Nor is a physician needed to provide technical help, except where the laws get in the way. A breathing mask or plastic bag plus a tank of nitrogen will kill someone reliably and painlessly, and a plumber is more likely than a physician to be able to provide the requisite equipment and aid in its use. “Physician-assisted suicide” is an artifact of a world in which suicide is illegal, and some of its more reliable means (opiates and barbiturates, for example) available only with medical approval. In the special case of death by intravenous injection, skilled help is necessary simply because most of us don’t know how to mainline, even if we had the equipment and the nerve. That makes the physician the natural helper for someone who is already dying and in intense physical pain; a lethal dose of morphine or its equivalent can be given without anyone explicitly asking for a lethal dose when nothing less than a lethal dose will stop the pain.
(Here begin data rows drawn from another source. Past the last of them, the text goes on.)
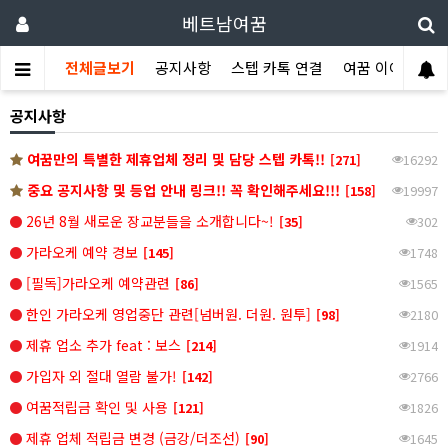
베트남여꿈
전체글보기
공지사항
스텝 카톡 연결
여꿈 이야기
공지사항
여꿈만의 특별한 제휴업체 정리 및 담당 스텝 카톡!!
[271]
16292
중요 공지사항 및 등업 안내 링크!! 꼭 확인해주세요!!!
[158]
19997
26년 8월 새로운 장교분들을 소개합니다~!
[35]
302
가라오케 예약 경보
[145]
1748
[필독]가라오케 예약관련
[86]
1565
한인 가라오케 영업중단 관련[넘버원. 더원. 원투]
[98]
2180
제휴 업소 추가 feat : 보스
[214]
1914
가입자 외 절대 열람 불가!
[142]
2766
여꿈적립금 확인 및 사용
[121]
1826
제휴 업체 적립금 변경 (금강/더조선)
[90]
1645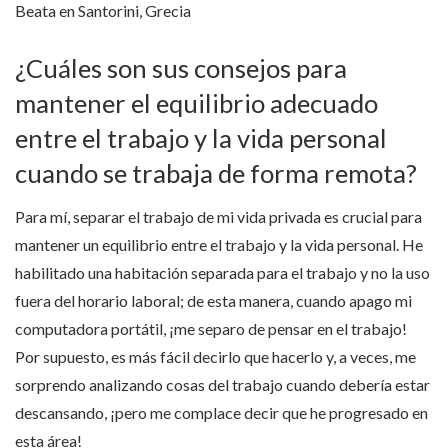
Beata en Santorini, Grecia
¿Cuáles son sus consejos para
mantener el equilibrio adecuado
entre el trabajo y la vida personal
cuando se trabaja de forma remota?
Para mí, separar el trabajo de mi vida privada es crucial para
mantener un equilibrio entre el trabajo y la vida personal. He
habilitado una habitación separada para el trabajo y no la uso
fuera del horario laboral; de esta manera, cuando apago mi
computadora portátil, ¡me separo de pensar en el trabajo!
Por supuesto, es más fácil decirlo que hacerlo y, a veces, me
sorprendo analizando cosas del trabajo cuando debería estar
descansando, ¡pero me complace decir que he progresado en
esta área!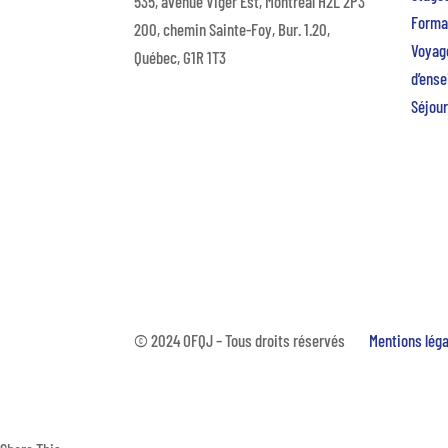
535, avenue Viger Est, Montréal H2L 2P3
Forma
200, chemin Sainte-Foy, Bur. 1.20,
Voyage
Québec, G1R 1T3
d’ens
Séjour
© 2024 OFQJ – Tous droits réservés
Mentions lég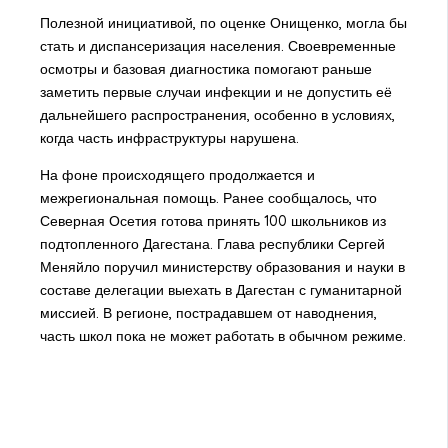
Полезной инициативой, по оценке Онищенко, могла бы
стать и диспансеризация населения. Своевременные
осмотры и базовая диагностика помогают раньше
заметить первые случаи инфекции и не допустить её
дальнейшего распространения, особенно в условиях,
когда часть инфраструктуры нарушена.
На фоне происходящего продолжается и
межрегиональная помощь. Ранее сообщалось, что
Северная Осетия готова принять 100 школьников из
подтопленного Дагестана. Глава республики Сергей
Меняйло поручил министерству образования и науки в
составе делегации выехать в Дагестан с гуманитарной
миссией. В регионе, пострадавшем от наводнения,
часть школ пока не может работать в обычном режиме.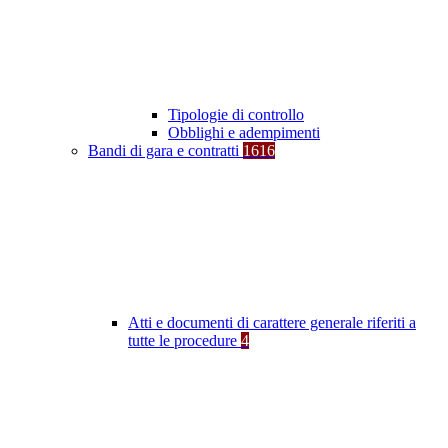
Tipologie di controllo
Obblighi e adempimenti
Bandi di gara e contratti
1616
Atti e documenti di carattere generale riferiti a
tutte le procedure
4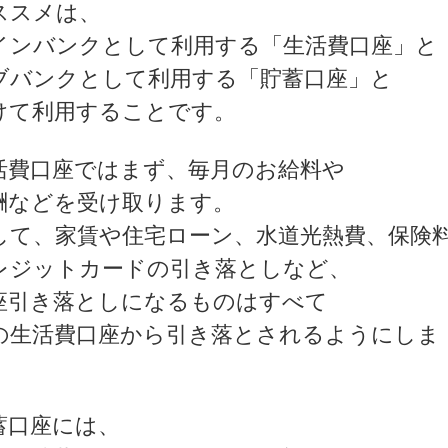
ススメは、
インバンクとして利用する「生活費口座」と
ブバンクとして利用する「貯蓄口座」と
けて利用することです。
活費口座ではまず、毎月のお給料や
酬などを受け取ります。
して、家賃や住宅ローン、水道光熱費、保険
レジットカードの引き落としなど、
座引き落としになるものはすべて
の生活費口座から引き落とされるようにしま
。
蓄口座には、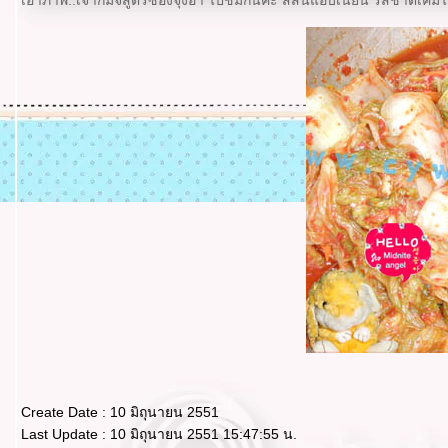
เอาภาพ..เจ้ากิมจิสูตรซองจุงอา ไปชมกันค่ะ สีสันแอบเนียน รสชาติเค็มไ
Create Date : 10 มิถุนายน 2551
Last Update : 10 มิถุนายน 2551 15:47:55 น.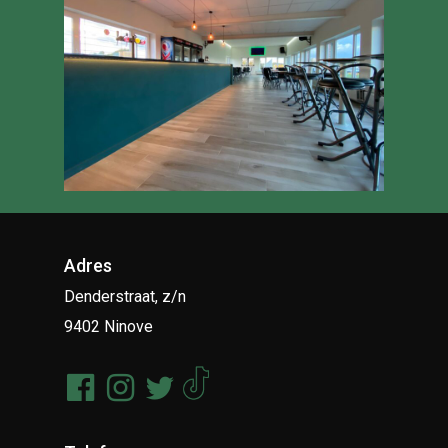
Adres
Denderstraat, z/n
9402 Ninove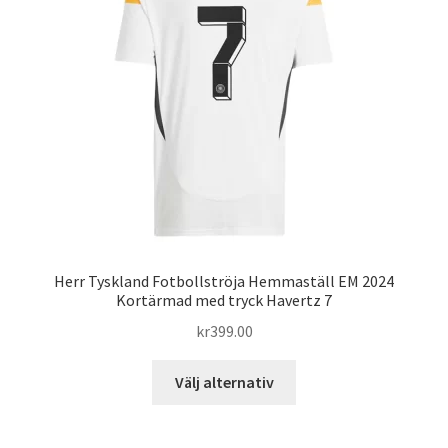
Herr Tyskland Fotbollströja Hemmaställ EM 2024
Kortärmad med tryck Havertz 7
kr
399.00
Den
Välj alternativ
här
produkten
har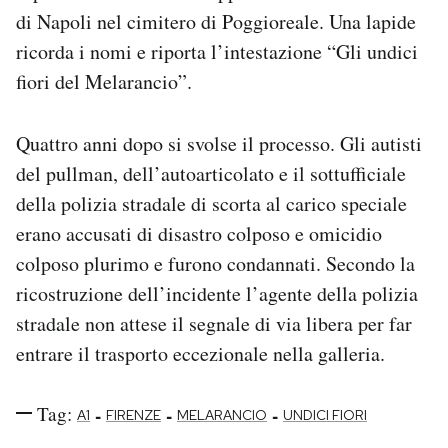
di Napoli nel cimitero di Poggioreale. Una lapide
ricorda i nomi e riporta l’intestazione “Gli undici
fiori del Melarancio”.
Quattro anni dopo si svolse il processo. Gli autisti
del pullman, dell’autoarticolato e il sottufficiale
della polizia stradale di scorta al carico speciale
erano accusati di disastro colposo e omicidio
colposo plurimo e furono condannati. Secondo la
ricostruzione dell’incidente l’agente della polizia
stradale non attese il segnale di via libera per far
entrare il trasporto eccezionale nella galleria.
Tag:
-
-
-
A1
FIRENZE
MELARANCIO
UNDICI FIORI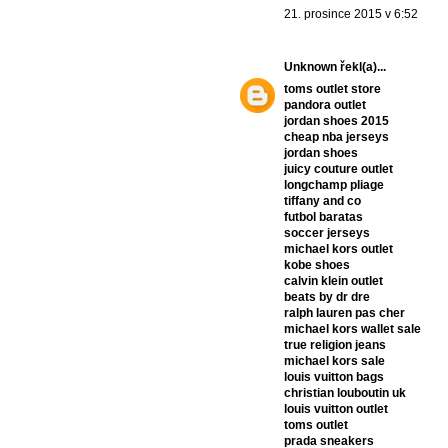
21. prosince 2015 v 6:52
Unknown
řekl(a)...
toms outlet store
pandora outlet
jordan shoes 2015
cheap nba jerseys
jordan shoes
juicy couture outlet
longchamp pliage
tiffany and co
futbol baratas
soccer jerseys
michael kors outlet
kobe shoes
calvin klein outlet
beats by dr dre
ralph lauren pas cher
michael kors wallet sale
true religion jeans
michael kors sale
louis vuitton bags
christian louboutin uk
louis vuitton outlet
toms outlet
prada sneakers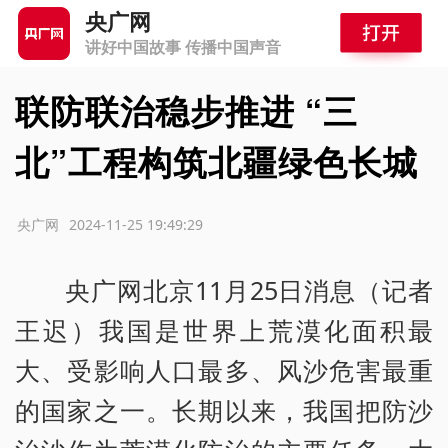
央广网
讲好中国故事 传播中国声音
联防联治稳步推进 “三
北”工程构筑北疆绿色长城
源：央广网
2024-11-25 19:49:29
央广网北京11月25日消息（记者
王迟）我国是世界上荒漠化面积最
大、受影响人口最多、风沙危害最重
的国家之一。长期以来，我国把防沙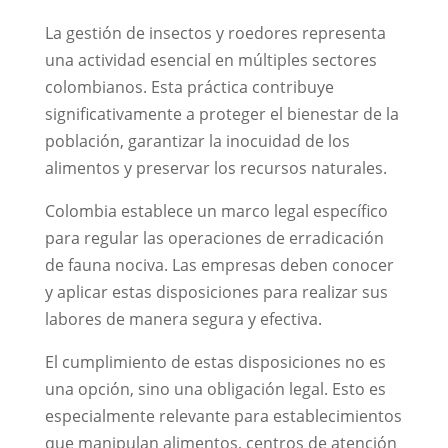
La gestión de insectos y roedores representa
una actividad esencial en múltiples sectores
colombianos. Esta práctica contribuye
significativamente a proteger el bienestar de la
población, garantizar la inocuidad de los
alimentos y preservar los recursos naturales.
Colombia establece un marco legal específico
para regular las operaciones de erradicación
de fauna nociva. Las empresas deben conocer
y aplicar estas disposiciones para realizar sus
labores de manera segura y efectiva.
El cumplimiento de estas disposiciones no es
una opción, sino una obligación legal. Esto es
especialmente relevante para establecimientos
que manipulan alimentos, centros de atención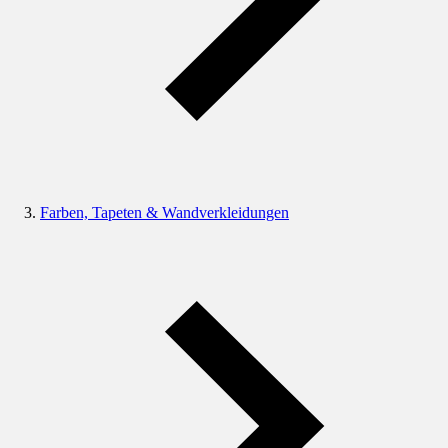
Farben, Tapeten & Wandverkleidungen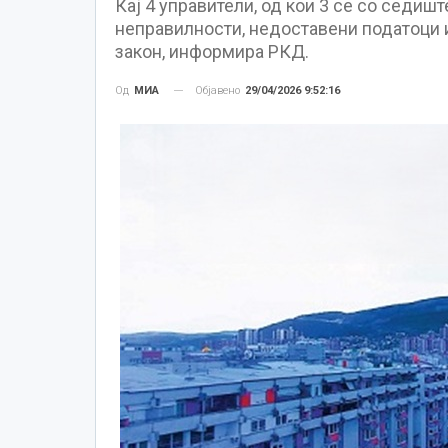
Кај 4 управители, од кои 3 се со седишт
неправилности, недоставени податоци 
закон, информира РКД.
Објавено
29/04/2026 9:52:16
Од
МИА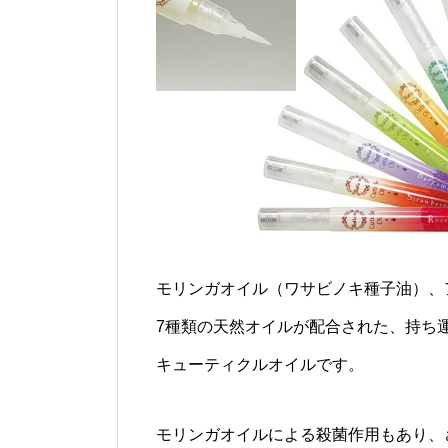
モリンガオイル（ワサビノキ種子油）、
7種類の天然オイルが配合された、持ち
キューティクルオイルです。
モリンガオイルによる殺菌作用もあり、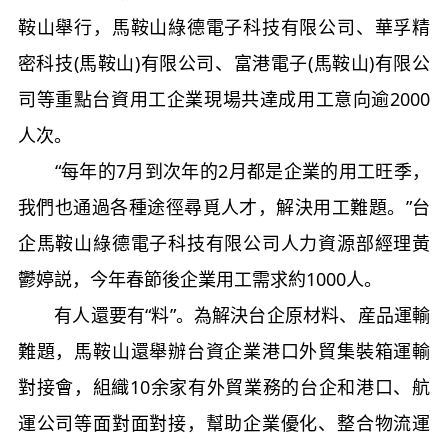
鞍山舉行，馬鞍山綠德電子科技有限公司、華孚精
密科技(馬鞍山)有限公司、富港電子(馬鞍山)有限公
司等重點台資用工企業現場共達成用工意向逾2000
人次。
“每年的7月到次年的2月都是企業的用工旺季，
我們也通過各種途徑尋覓人才，解決用工難題。”台
企馬鞍山綠德電子科技有限公司人力資源部經理黃
鬱婷説，今年春節後企業用工需求約1000人。
有人還要有“料”。為解決台企原材料、産品運輸
難題，馬鞍山還舉辦台資企業港口外貿集裝箱運輸
對接會，組織10余家有外貿業務的台企和港口、航
運公司等面對面對接，幫助企業優化、整合物流運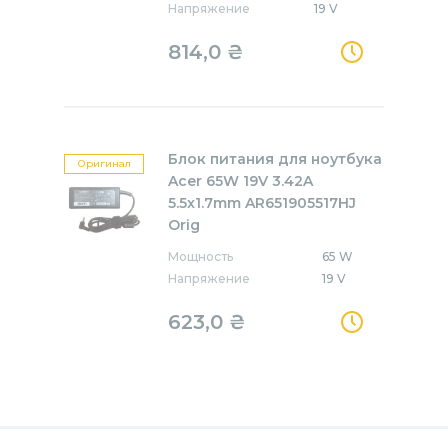
Напряжение
19 V
814,0
₴
Блок питания для ноутбука
Оригинал
Acer 65W 19V 3.42A
5.5x1.7mm AR651905517HJ
Orig
Мощность
65 W
Напряжение
19 V
623,0
₴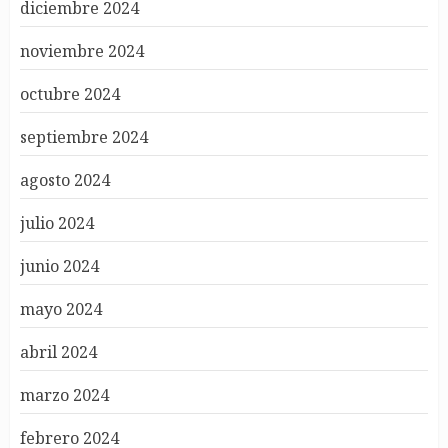
diciembre 2024
noviembre 2024
octubre 2024
septiembre 2024
agosto 2024
julio 2024
junio 2024
mayo 2024
abril 2024
marzo 2024
febrero 2024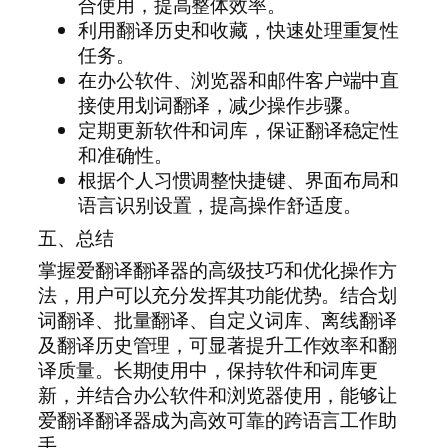
合使用，提高整体效率。
利用翻译历史和收藏，快速处理重复性
任务。
在办公软件、浏览器和邮件客户端中直
接使用划词翻译，减少操作步骤。
定期更新软件和词库，保证翻译稳定性
和准确性。
根据个人习惯调整快捷键、界面布局和
语言识别设置，提高操作舒适度。
五、总结
掌握爱翻译翻译器的高级技巧和优化操作方
法，用户可以充分发挥其功能优势。结合划
词翻译、批量翻译、自定义词库、离线翻译
及翻译历史管理，可显著提升工作效率和翻
译质量。长期使用中，保持软件和词库更
新，并结合办公软件和浏览器使用，能够让
爱翻译翻译器成为高效可靠的跨语言工作助
手。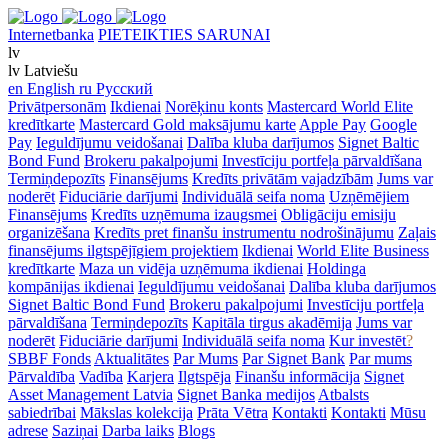
Internetbanka
PIETEIKTIES SARUNAI
lv
lv
Latviešu
en
English
ru
Русский
Privātpersonām
Ikdienai
Norēķinu konts
Mastercard World Elite
kredītkarte
Mastercard Gold maksājumu karte
Apple Pay
Google
Pay
Ieguldījumu veidošanai
Dalība kluba darījumos
Signet Baltic
Bond Fund
Brokeru pakalpojumi
Investīciju portfeļa pārvaldīšana
Termiņdepozīts
Finansējums
Kredīts privātām vajadzībām
Jums var
noderēt
Fiduciārie darījumi
Individuālā seifa noma
Uzņēmējiem
Finansējums
Kredīts uzņēmuma izaugsmei
Obligāciju emisiju
organizēšana
Kredīts pret finanšu instrumentu nodrošinājumu
Zaļais
finansējums ilgtspējīgiem projektiem
Ikdienai
World Elite Business
kredītkarte
Maza un vidēja uzņēmuma ikdienai
Holdinga
kompānijas ikdienai
Ieguldījumu veidošanai
Dalība kluba darījumos
Signet Baltic Bond Fund
Brokeru pakalpojumi
Investīciju portfeļa
pārvaldīšana
Termiņdepozīts
Kapitāla tirgus akadēmija
Jums var
noderēt
Fiduciārie darījumi
Individuālā seifa noma
Kur investēt
?
SBBF Fonds
Aktualitātes
Par Mums
Par Signet Bank
Par mums
Pārvaldība
Vadība
Karjera
Ilgtspēja
Finanšu informācija
Signet
Asset Management Latvia
Signet Banka medijos
Atbalsts
sabiedrībai
Mākslas kolekcija
Prāta Vētra
Kontakti
Kontakti
Mūsu
adrese
Saziņai
Darba laiks
Blogs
But in the cases Keith addresses – physically healthy people who want to die because they can’t see any end to the suffering from their life situations or their somatic or mental illnesses – I’d want to keep the doctors far away. Someone in that situation ought to be allowed to register his or her decision to stop living, and – after some waiting period and approval by an actual “death panel” based on the panel’s conclusion (perhaps having taken psychiatric or other medical advice) that the subject’s intention is serious and not merely impulsive, is not made under pressure from others, and that the reasons the subject offers for the decision are not likely to materially change in the near future – be allowed access to carry out his or her intention without interference, and with help from willing helpers.

Of course this is personal. I’m now at an age where I’m going through the deaths of older relatives and friends, and every year my age gets closer to theirs. Some live well to the very end, but by no means all. I can think, without pausing, of five people close to me whose lives would have been improved by a fatal stoke months or years before the Man with the Sickle eventually showed up. I’ve spent enough endless hours in nursing homes to be absolutely certain I want to die before I land in one.

Yes, I’m worried that permission to die could evolve into social pressure to die. (See Tom Schelling’s “Strategic Relationships in Dying.”) And of course your mileage may vary. If your moral or religious principles forbid suicide, no one should try to change your mind, and you shouldn’t have to be involved in helping anyone else. But none of that seems to me an adequate reason to force continued life on those who are tired of it.

Footnote I note that Arthur Caplan, whose exquisite ethical sensibility requires that people who want to live die instead unless they can get replacement kidneys in ways that Caplan finds acceptable, also holds that people who want to die should be required to live until Caplan is satisfied there’s no “slippery slope” nearby. Seventeen people will die today in the United States waiting for kidneys, but Caplan and friends have made sure that potential living donors (you can get along just fine on one kidney) can’t be compensated for donating, so the waiting lists just keep getting longer.

In the good old days, the people who told you that innovations to alleviate human suffering (vaccination, anaesthetic-assisted childbirth, contraception, IVF) were e-e-e-e-villll and must be forbidden by law were called “bishops.” Now they’re called “bioethicists.” This represents dis-improvement in two important ways: (1) Bishops had more impressive costumes; (2) The separation of church and state doesn’t work to keep the bioethicists from imposing their professionally hyperactive consciences on the rest of us, whether we agree with them or not.